Morgan was our second child, a beautiful baby, with a peaches and cream complexion and a radiant smile. As early as six weeks, however, when she wasn’t yet smiling or connecting with us, I began to fear that something wasn’t quite right. When she was four months old and not yet holding up her head or reaching other milestones, our pediatrician sent us to a pediatric neurologist who did an MRI. “Your daughter has a myelination problem,” he told us. “It could be delayed myelination, arrested myelination, or de- myelination. Come back in four months. We’ll do another MRI and know better.” Four months later I was back in his office. “ There’s no change,” he said. “This means it’s probably demyelination.” I asked him what that would mean for her development. “ Bluntly he explained that she probably wouldn’t do a lot of the things you would expect her to do. “Will her vision get better, will she walk and talk, get married?” I remember asking, trying to grasp the enormity of what he was telling me.” “I can’t predict the future” was all he would say.
I’ll never forget the walk I took up Madison Avenue that day in the crepuscular late October chill, weeping so hard I could barely see where I was going as I pushed my beautiful eight month old in her stroller. “ How could this be happening? When I arrived home I had to break the news to my husband. Grasping at straws, we decided we would surround her with love, and do everything we could to help with her development. We enrolled her in all kinds of therapies – physical therapy three times a week, cranial- sacral therapy to massage her brain ( she screamed through the whole first session, clearly in pain, so we discontinued that immediately), and found an early intervention program for children with low vision at the Jewish Guild for the Blind which she happily attended for two and a half years. I kept asking the PT whether she’d ever sit unaided, and we were all thrilled with each seeming improvement in her ability to hold up her head. When she was 15 months old our pediatrician suggested that if we wanted to know whether there was some genetic component to her condition we should see Dr. Isabelle Rapin, the “ smartest woman in the world.” Ten minutes after Dr. Rapin examined her, and aided by the form I had filled out that revealed our Jewish ancestry, she had a diagnosis for me: Canavan Disease. Isabelle was even more blunt than the first neurologist had been: “She will never develop very much, and will die young.” Then, kindly, she made an office available so I could call my husband in private. By the time I got home, my husband and both my parents had convened. We all sat stunned and weeping, incredibly sad, but buoyed by our healthy four year old who danced and sang around us.

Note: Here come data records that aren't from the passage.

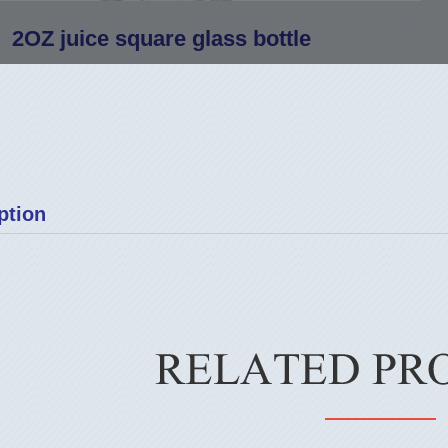
2OZ juice square glass bottle
ption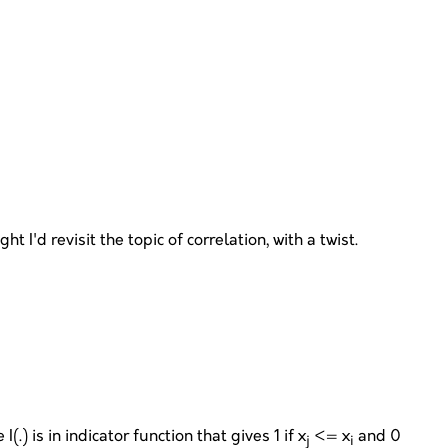
 I'd revisit the topic of correlation, with a twist.
(.) is in indicator function that gives 1 if x
<= x
and 0
j
i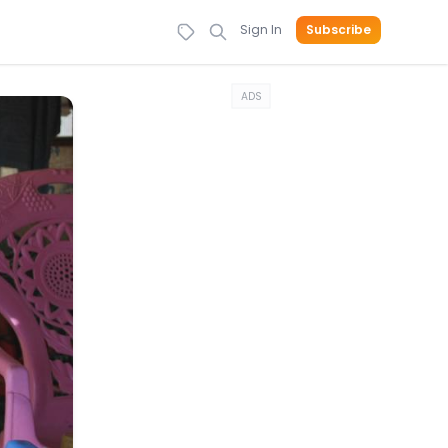
Sign In
Subscribe
ADS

In the years that followed, achieving a balance between health and sickness became our goal. We did our best to make Morgan comfortable, to find ways to stimulate her, and focused on keeping her healthy, and enjoying her smiles, belly laughs and sweetness. At the same time, we started the Canavan Foundation which has focused on helping researchers to discover accurate carrier screening so no other families would have the same experience of loving and losing a child from this genetic disease. Morgan Gelblum died in 1997, at the age of 7-1/2, but the Canavan Foundation works on to prevent autosomal recessive diseases in her memory, 26 years after its beginnings.